EXERCISE DIRECTIONS: Leave the pictures out. Return the rest of the listing below exactly.

THE DATA:
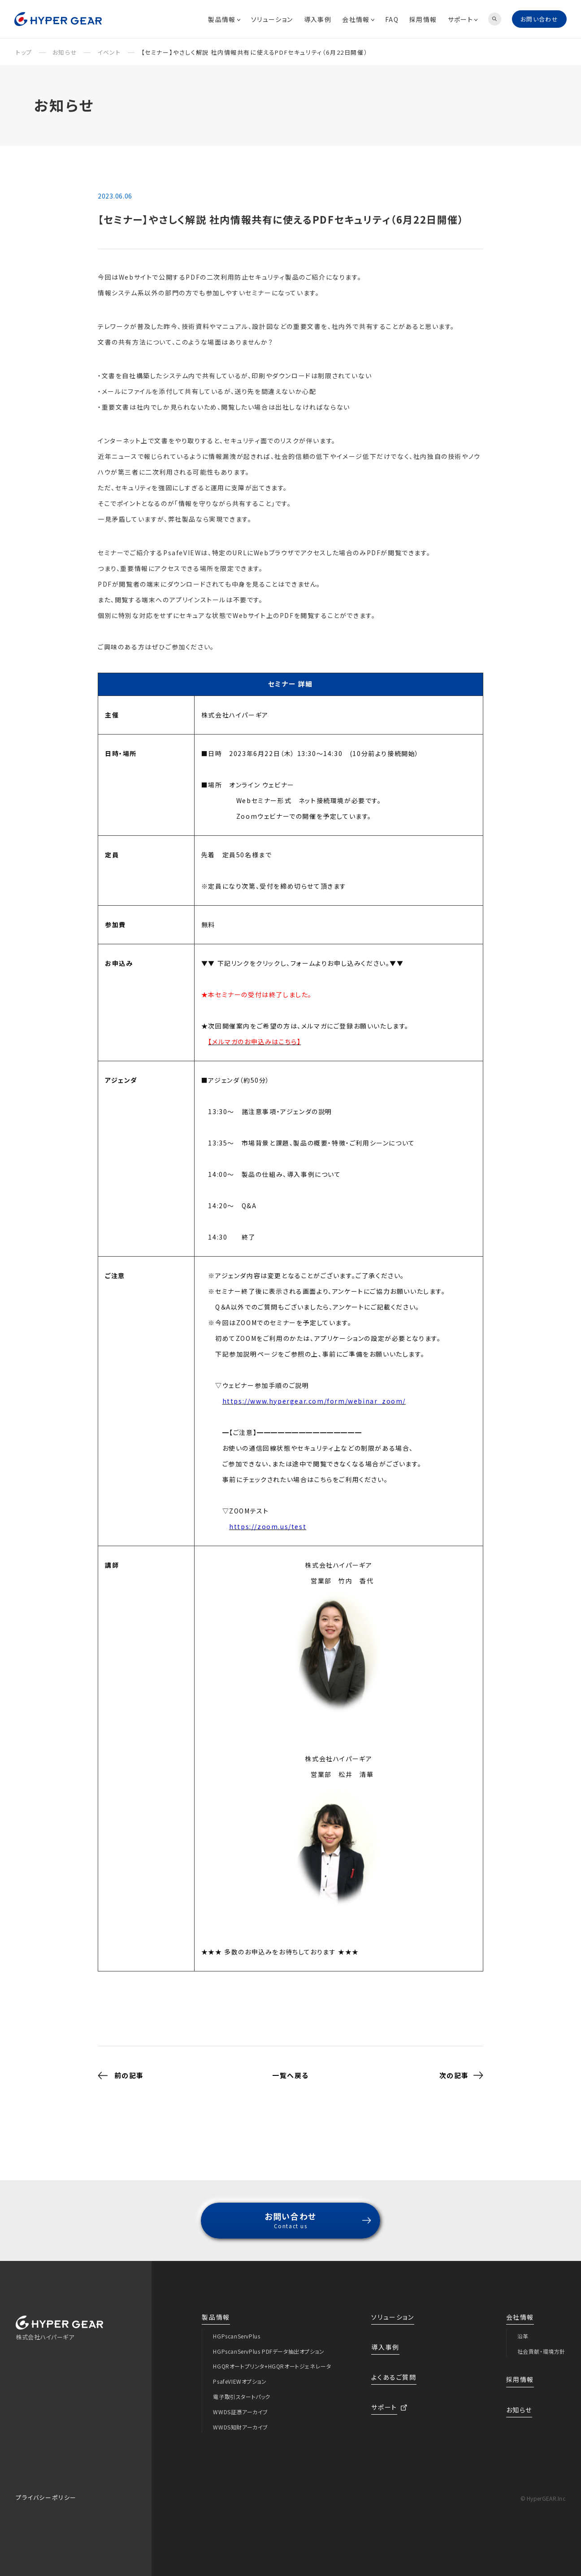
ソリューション (272, 19)
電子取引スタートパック (241, 2388)
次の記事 (461, 2067)
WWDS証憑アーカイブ (240, 2403)
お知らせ (519, 2401)
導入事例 (318, 19)
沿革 (523, 2328)
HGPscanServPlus (236, 2328)
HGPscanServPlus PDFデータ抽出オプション (268, 2343)
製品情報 (224, 19)
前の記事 (121, 2067)
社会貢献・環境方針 (541, 2343)
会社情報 (358, 19)
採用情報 (423, 19)
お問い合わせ (539, 19)
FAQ (392, 19)
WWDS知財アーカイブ (240, 2419)
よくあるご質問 (393, 2368)
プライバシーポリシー (46, 2489)
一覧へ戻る (290, 2067)
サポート (463, 19)
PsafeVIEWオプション (239, 2373)
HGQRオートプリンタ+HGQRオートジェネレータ (272, 2358)
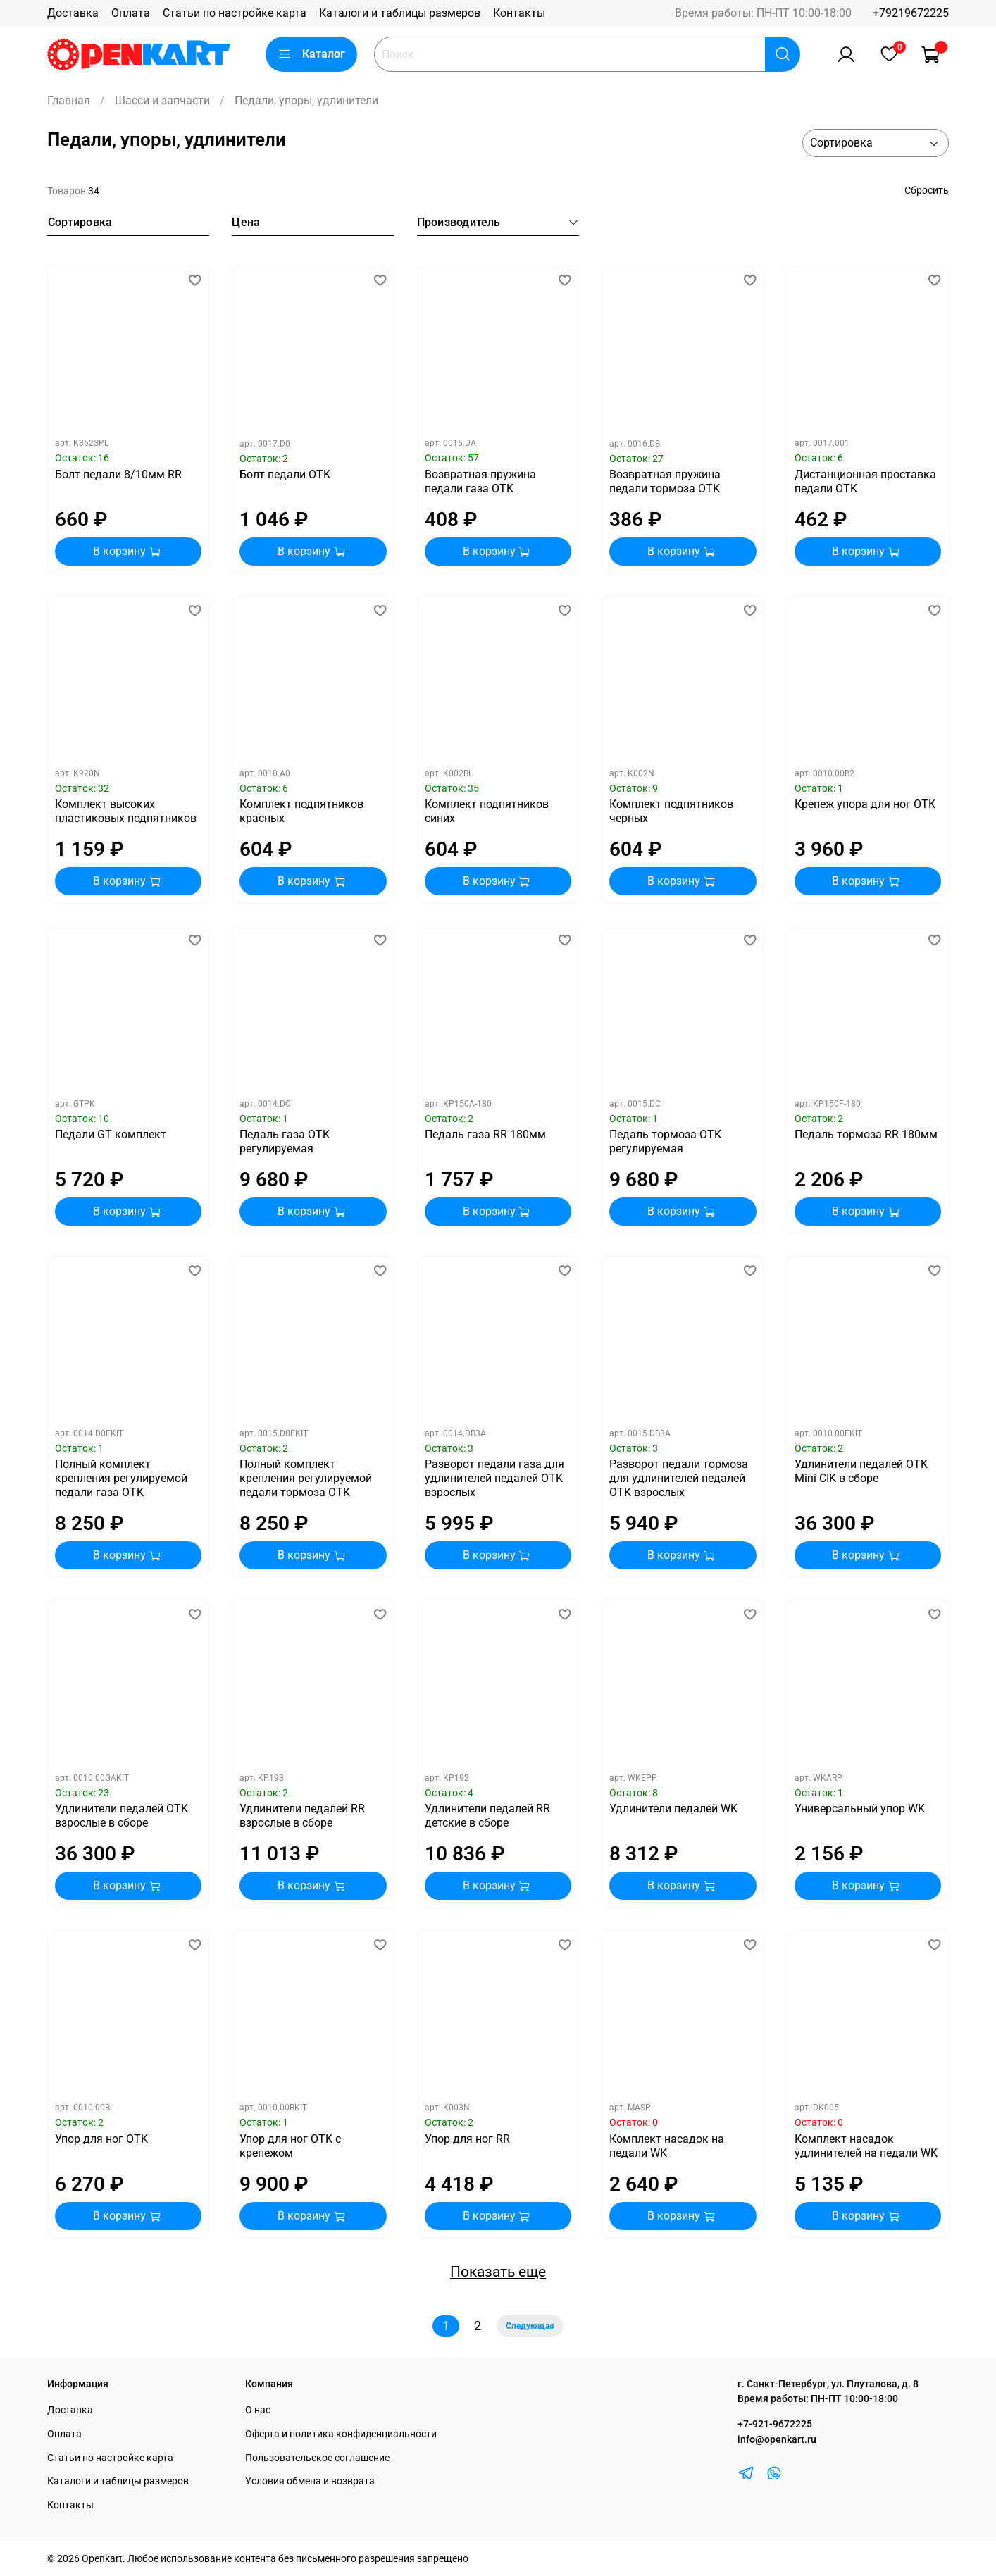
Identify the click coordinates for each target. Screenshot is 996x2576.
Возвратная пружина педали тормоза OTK (665, 481)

TASK SOLUTION:
ソリューション (272, 19)
電子取引スタートパック (241, 2388)
次の記事 (461, 2067)
WWDS証憑アーカイブ (240, 2403)
お知らせ (519, 2401)
導入事例 (318, 19)
沿革 (523, 2328)
HGPscanServPlus (236, 2328)
HGPscanServPlus PDFデータ抽出オプション (268, 2343)
製品情報 (224, 19)
前の記事 (121, 2067)
社会貢献・環境方針 (541, 2343)
会社情報 (358, 19)
採用情報 (423, 19)
お問い合わせ (539, 19)
FAQ (392, 19)
WWDS知財アーカイブ (240, 2419)
よくあるご質問 (393, 2368)
プライバシーポリシー (46, 2489)
一覧へ戻る (290, 2067)
サポート (463, 19)
PsafeVIEWオプション (239, 2373)
HGQRオートプリンタ+HGQRオートジェネレータ (272, 2358)
Identify the click coordinates for each target. Screenshot is 996x2576.
Возвратная пружина педали тормоза OTK (665, 481)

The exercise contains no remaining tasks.